Clovis Oncology is examining Rubraca + BMY's Opdivo, as well as Rubraca monotherapy and Opdivo monotherapy in first line maintenance for ovarian cancer. This looks to be promising given that first line therapy would offer a larger opportunity than in recurrent maintenance.

However, as I've detailed in my prior GSK article, both AstraZeneca and GSK recently reported promising clinical trial data at European Society for Medical Oncology in this setting as well. GSK's Zejula looks more promising as its ph. 3 PRIMA trial showed statistically significant progression free survival (PFS) in monotherapy vs. placebo in all patient subgroups, including the HRD- patient population. This latter group is important as Lynparza surprisingly was not able to show efficacy in this group. Additionally, Zejula looks to potentially have better safety than Lynparza, as they had a lower rate of discontinuation (12% vs. 20%), although they did have higher grade 3+ side effects. Overall, while different, both Zejula and Lynparza showed promising data in the setting.

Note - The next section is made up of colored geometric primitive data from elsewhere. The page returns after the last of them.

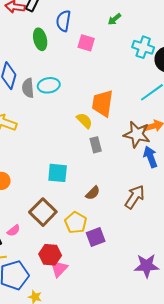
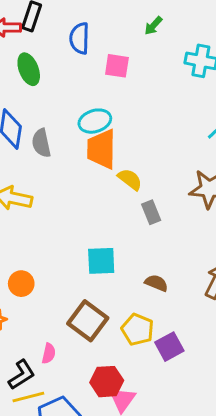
green ellipse: (40, 39) -> (29, 69), moved
cyan ellipse: (49, 85) -> (95, 121), moved
orange trapezoid: (103, 103) -> (101, 149), moved
brown semicircle: (93, 193) -> (156, 283), turned -105
pink semicircle: (14, 231) -> (49, 353), turned -32

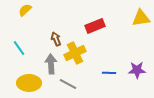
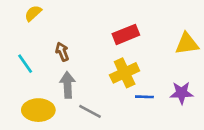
yellow triangle: (141, 18) -> (187, 44), moved
brown arrow: (56, 39) -> (62, 52), moved
yellow cross: (75, 53) -> (125, 73), moved

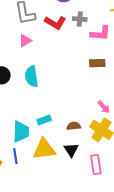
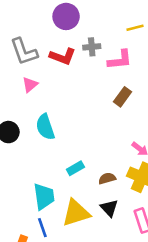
brown rectangle: (97, 63) -> (122, 97), turned -42
cyan rectangle: (44, 120) -> (75, 168), moved

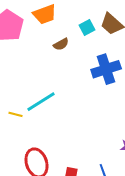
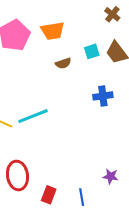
blue cross: (106, 69) -> (103, 96), size x0.7

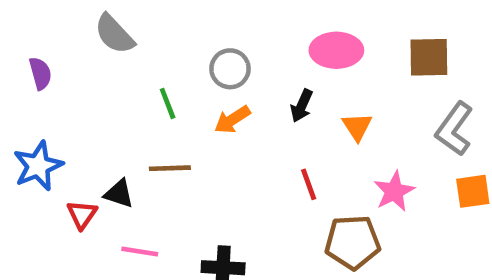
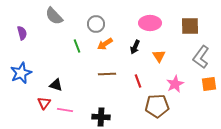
gray circle: (230, 69) -> (96, 24), moved
orange arrow: (232, 120) -> (105, 44), moved
brown line: (170, 168) -> (107, 74), moved
red triangle: (82, 214) -> (44, 103), moved

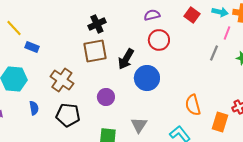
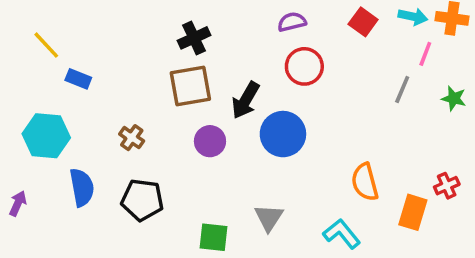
brown cross: (62, 80) -> (132, 138), size x0.6
purple circle: (106, 97) -> (210, 141), moved
blue semicircle: (34, 108) -> (82, 187), size x1.5

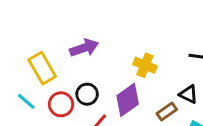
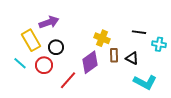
purple arrow: (84, 48) -> (49, 22), moved
black circle: (87, 94) -> (56, 47), moved
brown rectangle: (167, 112) -> (114, 55), moved, turned -56

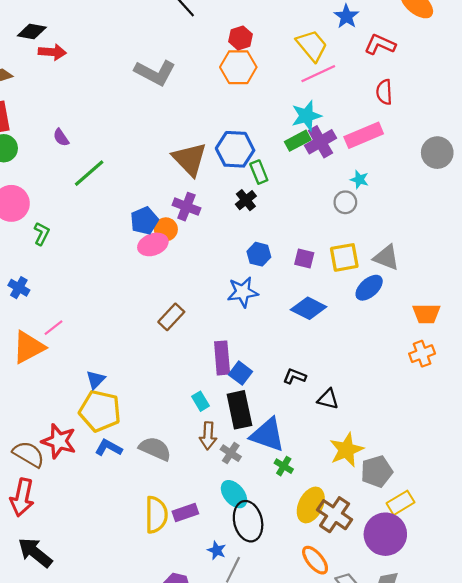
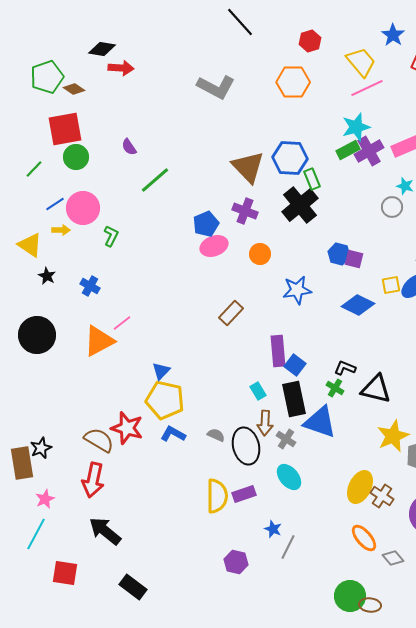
red hexagon: (240, 38) -> (310, 41), moved
black cross: (246, 200) -> (300, 205), size x1.8
orange circle: (166, 229) -> (260, 254), moved
blue hexagon: (259, 254) -> (339, 254), moved
yellow square: (344, 257) -> (391, 285), moved, size x0.7
black triangle: (328, 399) -> (376, 389), size x1.5
gray semicircle: (155, 449) -> (216, 435), size x0.6
green cross: (284, 466) -> (335, 388), moved
brown cross: (335, 515) -> (382, 496), size x0.7
black ellipse: (248, 521) -> (246, 446), moved

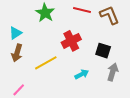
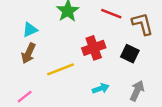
black square: (103, 51) -> (130, 54), moved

Meanwhile, Clovis's Rubraca looks to be several years behind competitors, as ph. 3 ATHENA is expected to finish enrolling in mid 2020, and is not likely to report initial results until potentially 2021. As a result, in the near-term, many institutional investors and sellside analysts are not as excited about the opportunity in first line ovarian cancer, and instead see heightened risk that competitors with earlier readouts could hurt sales in the maintenance of recurrent ovarian cancer.

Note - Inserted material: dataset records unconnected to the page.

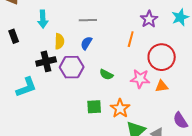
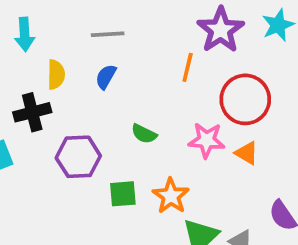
purple star: (149, 19) -> (221, 30), size x1.4
purple hexagon: (72, 67) -> (78, 157), moved
orange triangle: (162, 86) -> (247, 153), turned 40

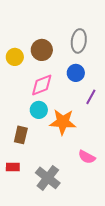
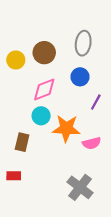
pink semicircle: (87, 157) -> (92, 143), moved, turned -42
gray cross: (48, 178) -> (80, 187), moved

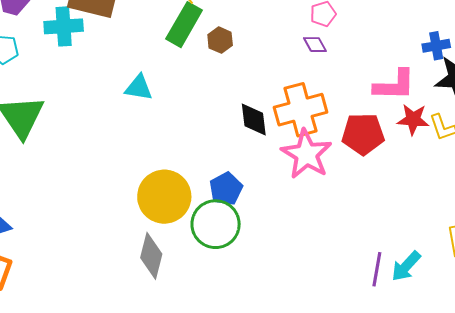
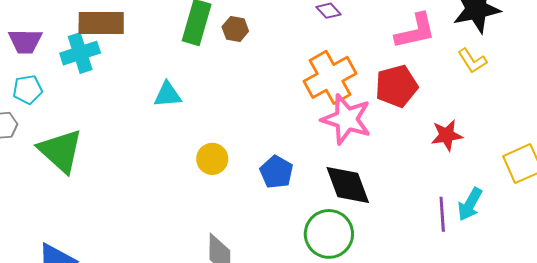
red star: (413, 119) -> (447, 135), moved
black diamond: (254, 120) -> (348, 185), moved, size x1.4
yellow circle: (164, 197) -> (212, 159), moved, size x0.6
green circle: (216, 224) -> (329, 234), moved

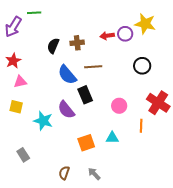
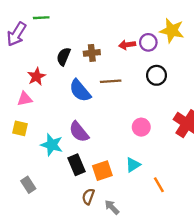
red star: (13, 61) -> (36, 76), moved
black circle: (142, 66) -> (157, 75), moved
black rectangle: (85, 95) -> (76, 165), moved
orange line: (141, 126) -> (159, 185), moved, turned -32
cyan triangle: (112, 138) -> (133, 165), turned -32
brown semicircle: (64, 173) -> (88, 197), moved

On the positive side, Clovis Oncology is likely to be the first company to report pivotal data on a PARP + PD-1 combo, which could come in 2022. A PARP + PD-1 is thought to hold a lot of promise, as preclinical studies have shown strong anti-tumor activity. This area is a key focus of clinical development for all PARP competitors. Bulls see the combination of Opdivo and Rubraca providing potentially $2-3 billion in potential revenue if approved, but results remain a ways away.

 

Competition in Prostate Cancer Also Could Dampen Traction

Clovis Oncology remains on track to submit an sNDA for Rubraca in BRCA+ metastatic castration-resistant prostate cancer (mCRPC) patients by the end of 2019. This represents another indication expansion for the drug and is key to revenue growth prospects.

Again, as is the case in ovarian cancer, competition here looks strong. Particularly, Lynparza looks like it could be superior to all other treatments. AstraZeneca's ph. 3 PROfound trial showed Lynparza superiority to physician choice of Xtandi or Zytiga after failing one prior novel hormonal agent. Subgroup analysis showed that the majority of the benefit came from BRCA2 patients, with a more modest benefit from ATM mutations. However, the study design included both BRCA and ATM mutation patients into a single cohort, and therefore AstraZeneca could potentially receive a broader label (with BRCA+ and ATM+) than Rubraca, which is likely to just receive a BRCA+ label. In addition to the expanded label, Lynparza demonstrated a PFS improvement in a randomized ph. 3 trial vs. the standard of care, which should lead to better uptake and reimbursement, especially in Europe. Notably, this all compares to Clovis's ORR data from a single arm ph. 2 trial. With these considerations in mind, Lynparza is likely to see strong traction and will be difficult for Rubraca to compete against.

Source: AstraZeneca

Both drugs should be submitted by year end with approval expected in 2020. Note that Zejula also showed promising data here as well (with a response rate among BRCA+ patients in line with Rubraca), but may potentially be third to market.

Conclusion

Competition is a clear investor concern for Clovis within their existing indication as well as in future indications. Lynparza and Zejula both have shown promising data in indications that Rubraca will be expanding into. Additionally, the PARP inhibitor class continues to struggle to gain commercial traction in Rubraca’s approved indication, which is slowing sales growth and profitability in the near-term.

While investors generally believe that Rubraca is a good drug, many have expressed a desire to wait until 1) Clovis can string together consecutive earnings results demonstrating sustained traction in the recurrent maintenance setting, and 2) more near-term clinical developments to get investors excited, as many developments remain in the early stages.